# Jimmy Ba

> Source: https://aiwiki.ai/wiki/jimmy_ba
> Updated: 2026-06-27
> Categories: People
> License: CC BY 4.0 (https://creativecommons.org/licenses/by/4.0/)
> From AI Wiki (https://aiwiki.ai), the free encyclopedia of artificial intelligence. Reuse freely with attribution to "AI Wiki (aiwiki.ai)".

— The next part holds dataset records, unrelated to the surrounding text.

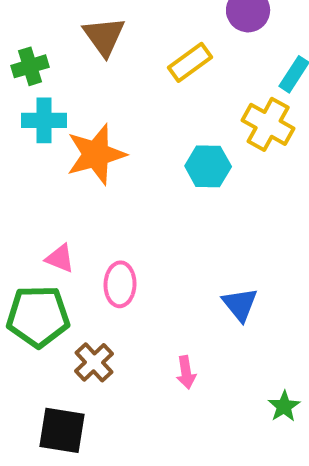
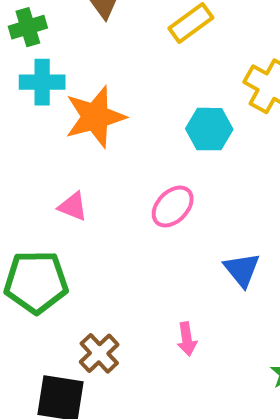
pink triangle: (60, 258) -> (73, 207), moved
pink ellipse: (120, 284) -> (173, 207), moved, turned 42
brown cross: (94, 362) -> (99, 353), moved

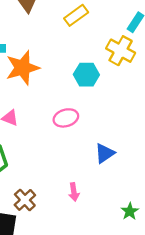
pink ellipse: (173, 207) -> (66, 118), turned 30
blue triangle: (242, 270) -> (105, 153), turned 35

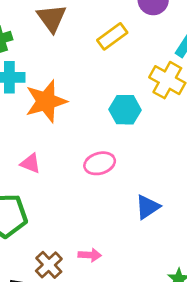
pink arrow: (74, 192) -> (90, 255), moved, turned -78

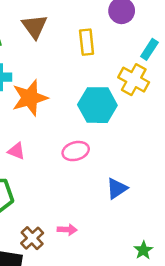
yellow rectangle: (112, 36) -> (87, 42), turned -60
cyan hexagon: (125, 110) -> (97, 105), size x1.4

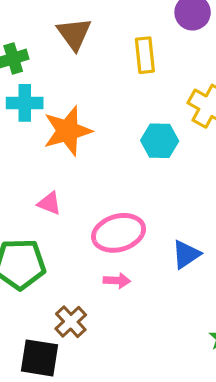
cyan hexagon: (97, 105) -> (160, 141), size x0.7
pink ellipse: (76, 151) -> (119, 233), moved, size x1.4
pink arrow: (67, 230) -> (117, 281), moved

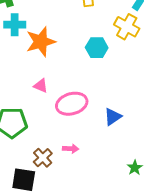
pink triangle: (49, 203) -> (41, 86), moved
pink arrow: (117, 281) -> (71, 149), moved

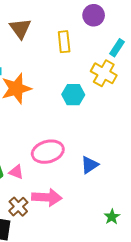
pink triangle: (41, 86) -> (16, 172), moved
pink arrow: (71, 149) -> (47, 197), size x1.8

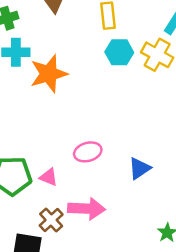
cyan hexagon: (73, 95) -> (119, 52), moved
pink ellipse: (48, 152) -> (88, 152), size x0.7

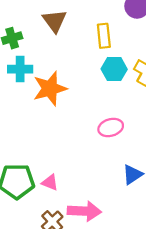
pink ellipse: (88, 152) -> (111, 127), moved

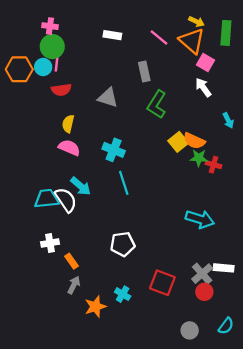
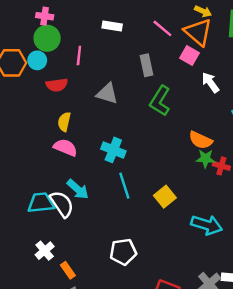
pink line: (57, 62) -> (79, 55), moved
pink square: (206, 62) -> (189, 55), moved
yellow square: (178, 142) -> (165, 197), moved
white cross: (50, 243) -> (45, 251), turned -30

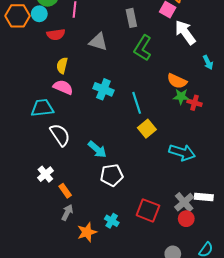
white arrow: (210, 82) -> (185, 32), size x1.4
cyan line: (124, 186) -> (137, 103), moved
cyan arrow: (78, 189) -> (97, 149), moved
cyan trapezoid: (41, 203) -> (42, 108), moved

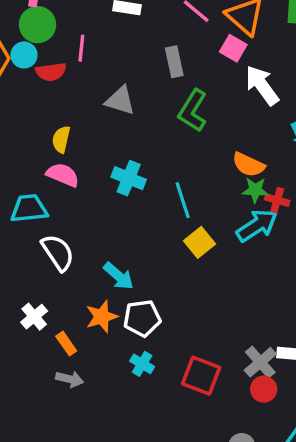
red semicircle: (56, 34) -> (51, 72), moved
cyan arrow: (182, 152) -> (257, 225), moved, turned -50
gray arrow: (67, 212) -> (70, 379), turned 77
cyan cross: (112, 221) -> (142, 364), moved
orange star: (87, 232) -> (102, 317), moved

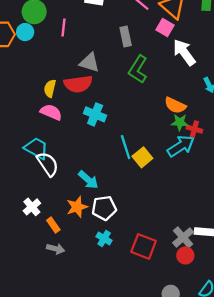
red semicircle: (51, 72) -> (78, 84), moved, size x1.4
cyan line: (183, 200) -> (126, 147), moved
cyan trapezoid: (29, 209) -> (36, 148), moved, turned 35

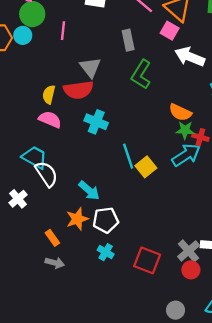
white arrow: (184, 52) -> (190, 57), turned -32
gray triangle: (89, 62) -> (90, 67), turned 35
white cross: (32, 207) -> (18, 199), moved

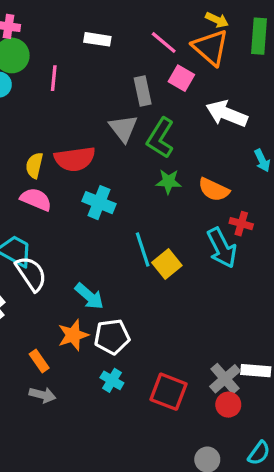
pink square: (170, 31) -> (181, 78), moved
gray triangle: (90, 67) -> (123, 128), moved
green star: (185, 130) -> (168, 182), moved
cyan arrow: (186, 155) -> (222, 248), turned 96

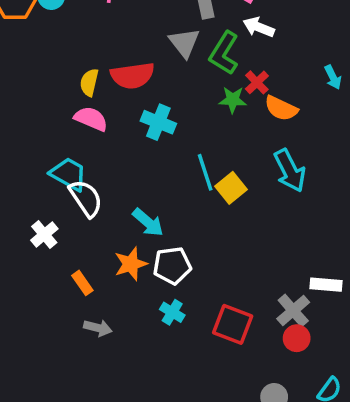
white arrow: (227, 114) -> (259, 27), moved, size x0.7
red cross: (241, 224) -> (257, 82), moved, turned 30
orange rectangle: (39, 361) -> (82, 283), moved
white rectangle: (256, 371) -> (326, 285), moved

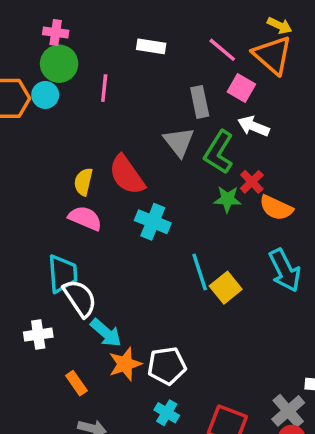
red semicircle: (132, 76) -> (127, 175), turned 63
cyan trapezoid: (69, 174) -> (63, 274), turned 57
cyan arrow: (148, 222) -> (106, 333), moved
white cross: (44, 235) -> (38, 335), turned 32

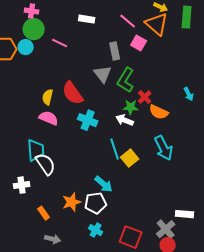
pink line: (104, 88) -> (60, 43), turned -70
white arrow: (254, 126) -> (125, 120), moved
cyan arrow: (106, 333) -> (104, 184), moved

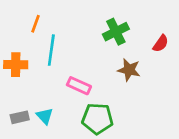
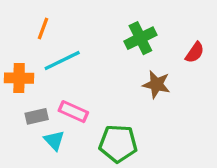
cyan line: (51, 50) -> (62, 60), turned 56
pink rectangle: (79, 86) -> (73, 112), moved
gray rectangle: (20, 117) -> (37, 116), moved

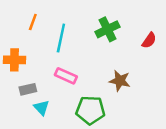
cyan line: (62, 60) -> (61, 38), moved, turned -52
brown star: (156, 84) -> (120, 81), moved
pink rectangle: (73, 112) -> (66, 76), moved

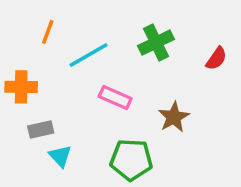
cyan line: (61, 38) -> (89, 55), turned 48
pink rectangle: (66, 76) -> (115, 98), moved
brown star: (120, 81) -> (174, 117), turned 30

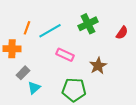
orange line: (48, 32) -> (27, 28), moved
gray rectangle: (41, 129) -> (23, 73), turned -32
cyan triangle: (60, 156) -> (34, 88), turned 32

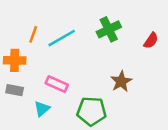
pink rectangle: (65, 55) -> (57, 84), moved
gray rectangle: (23, 73) -> (15, 90), moved, turned 56

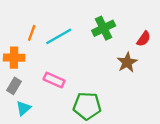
brown star: (121, 81) -> (127, 62), moved
gray rectangle: (15, 90) -> (14, 86), turned -70
cyan triangle: (42, 109) -> (23, 108), moved

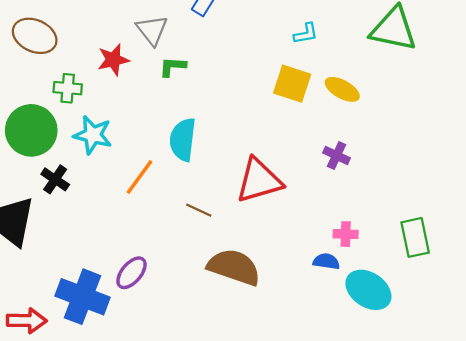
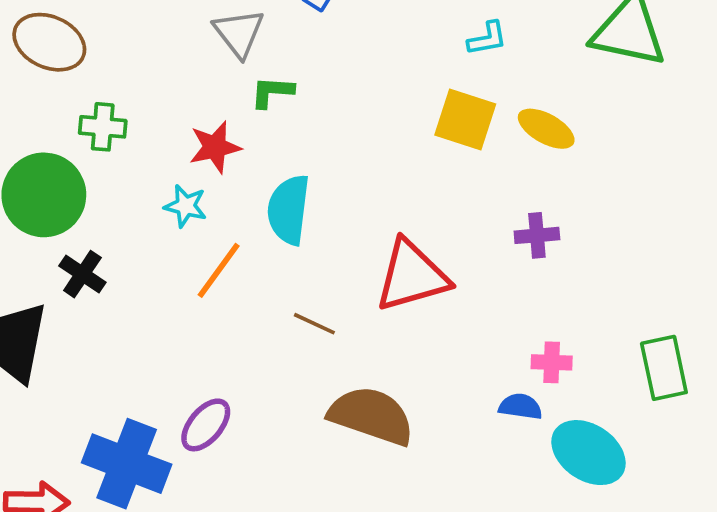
red star: (113, 60) -> (215, 147), moved
cyan star: (93, 135) -> (186, 206), moved, size x0.7
purple cross: (337, 155) -> (537, 235), turned -30

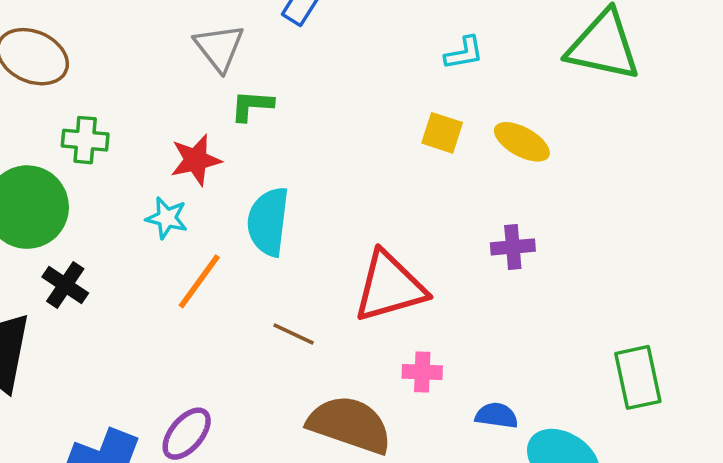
yellow square: (465, 119) -> (442, 133), size x0.7
pink cross: (552, 362) -> (422, 372), moved

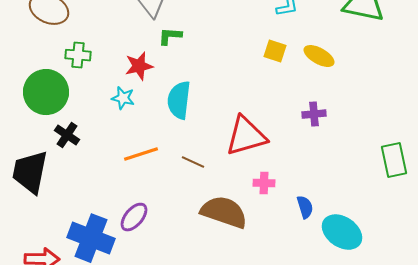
orange line: (199, 281) -> (141, 154), moved, turned 36
green rectangle: (638, 377) -> (394, 160), moved
blue semicircle: (497, 416) -> (305, 207), turned 65

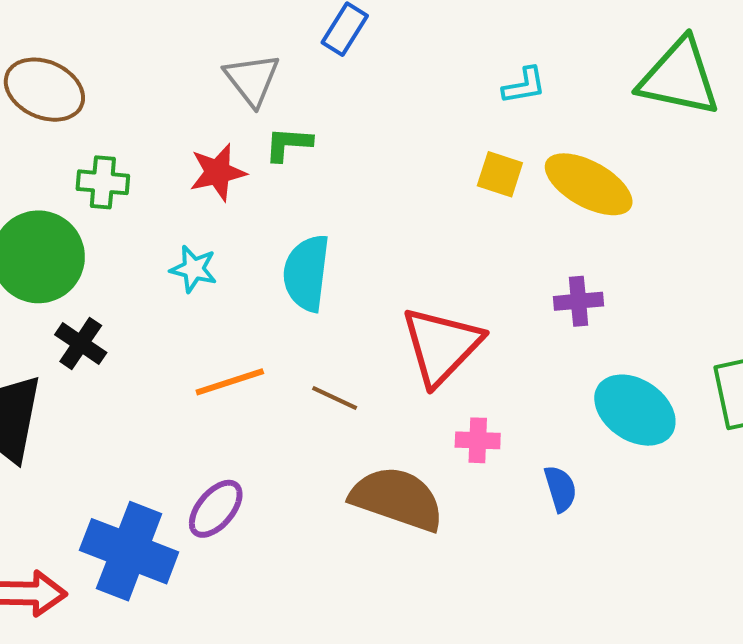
yellow ellipse: (319, 56) -> (589, 184), size x1.4
red star: (139, 66) -> (218, 172), moved
red triangle: (246, 136) -> (441, 346), turned -30
cyan ellipse: (342, 232) -> (635, 410), moved

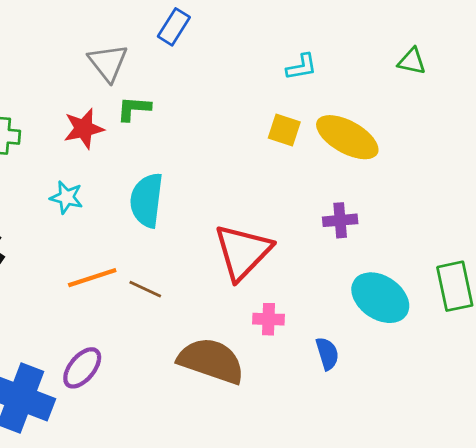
green triangle: (679, 78) -> (412, 61), size x0.5
brown line: (335, 398) -> (145, 289), moved

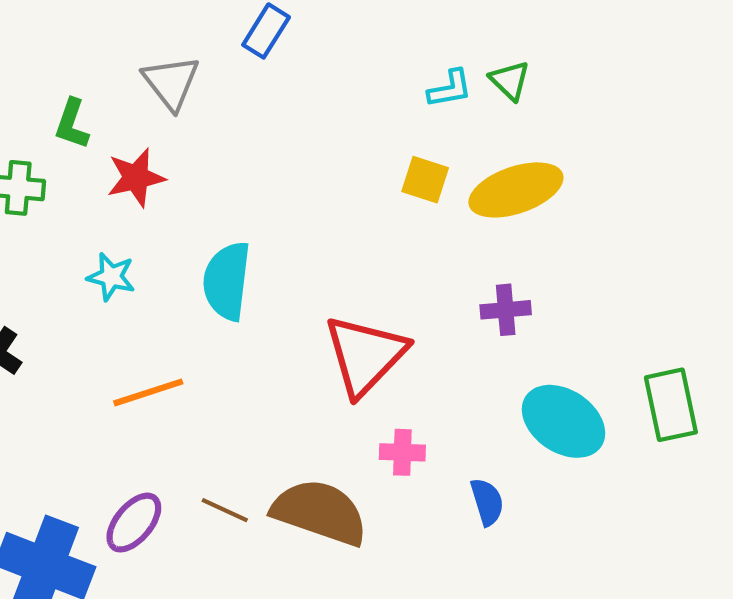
green triangle: (412, 61) -> (510, 80), moved, turned 32
green L-shape: (134, 109) -> (72, 124), moved, turned -75
yellow ellipse: (347, 137) -> (516, 190), turned -48
brown line: (145, 289) -> (225, 510), moved

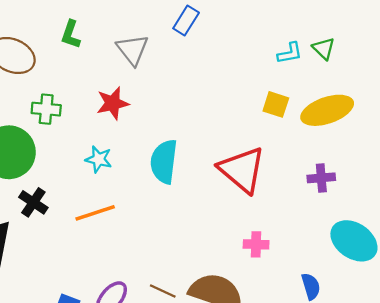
green L-shape: (72, 124) -> (71, 35), moved
red triangle: (365, 355) -> (242, 170), moved, turned -34
orange line: (148, 392) -> (95, 213), moved
pink cross: (402, 452) -> (256, 244), moved

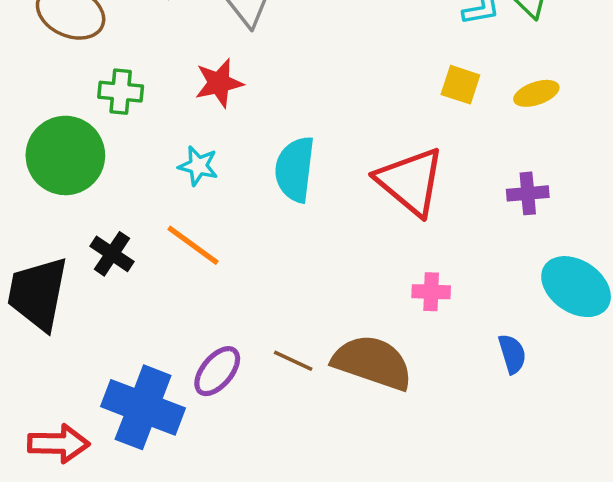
yellow ellipse: (327, 110) -> (536, 93), size x0.6
black cross: (33, 202) -> (112, 254), moved
orange line: (95, 213) -> (193, 245), turned 54

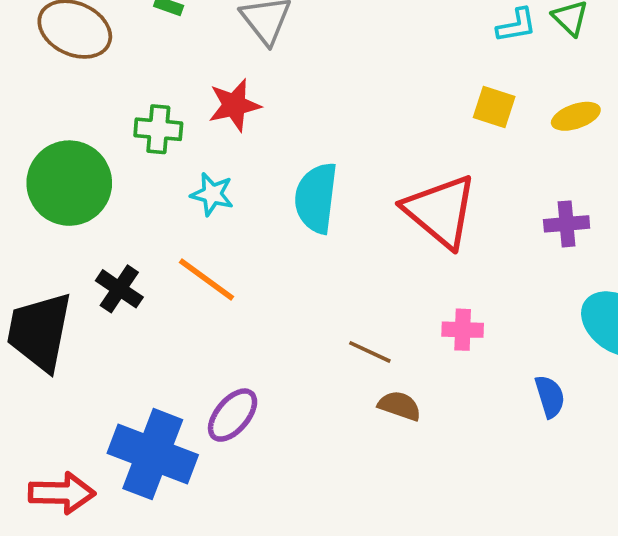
green cross: (121, 92) -> (158, 129), moved
brown line: (293, 361) -> (370, 352), moved
brown semicircle: (372, 362) -> (400, 406), size x0.5

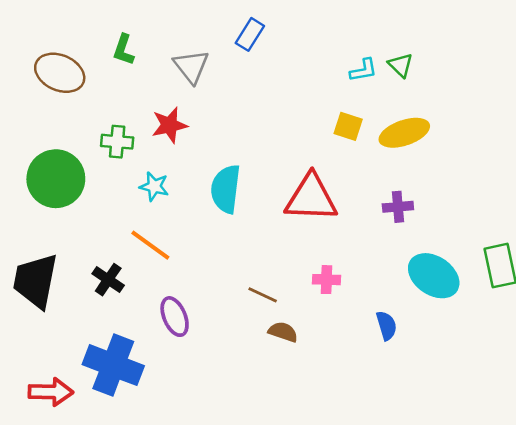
yellow ellipse: (576, 116) -> (404, 133), size x1.5
red triangle: (440, 211) -> (311, 198), turned -38
black cross: (119, 289) -> (108, 280), moved
purple ellipse: (233, 415) -> (175, 317), moved, turned -63

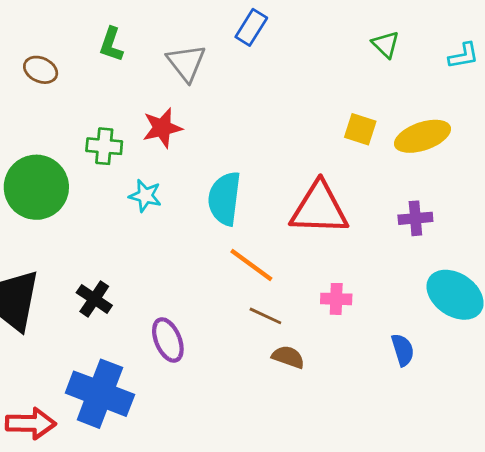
green triangle: (401, 65) -> (386, 44), moved
cyan L-shape: (363, 70) -> (464, 56), moved
brown ellipse: (60, 73) -> (41, 70), size x0.6
orange line: (150, 245) -> (251, 265), moved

Jimmy Ba (also published as Jimmy Lei Ba or Lei Jimmy Ba) is a Canadian machine learning researcher and an associate professor of computer science at the [University of Toronto](/wiki/university_of_toronto), best known as a co-author of the [Adam optimizer](/wiki/adam_optimizer) and a co-inventor of [Layer Normalization](/wiki/layer_normalization), two methods that became standard building blocks for training [deep learning](/wiki/deep_learning) models and [transformer](/wiki/transformer) networks [2][3][4]. He completed his doctorate at Toronto under [Geoffrey Hinton](/wiki/geoffrey_hinton), is a faculty member of the [Vector Institute](/wiki/vector_institute), and in 2023 was one of the twelve co-founders of [xAI](/wiki/xai), the artificial intelligence company started by [Elon Musk](/wiki/elon_musk) [1][5][7]. As of 2026, his Google Scholar profile lists more than 325,000 citations and an h-index of 69, with the Adam paper alone accounting for over 250,000 of them, ranking it among the most cited works in all of science [2].

## Who is Jimmy Ba?

Jimmy Ba is a machine learning researcher in the Toronto deep learning school, the academic lineage built around Geoffrey Hinton. He earned all three of his degrees at the University of Toronto: an undergraduate degree in 2011, a master's degree in 2014, and a PhD, after which he joined the Department of Computer Science as a faculty member [5][6]. His research centers on efficient learning algorithms for deep neural networks, with related interests in optimization, [reinforcement learning](/wiki/reinforcement_learning), and natural language processing [5]. He led research, safety, and enterprise work at xAI from its founding in 2023 until his departure in February 2026, while remaining a member of the University of Toronto faculty [1][10].

## What is his education and how is he connected to Hinton?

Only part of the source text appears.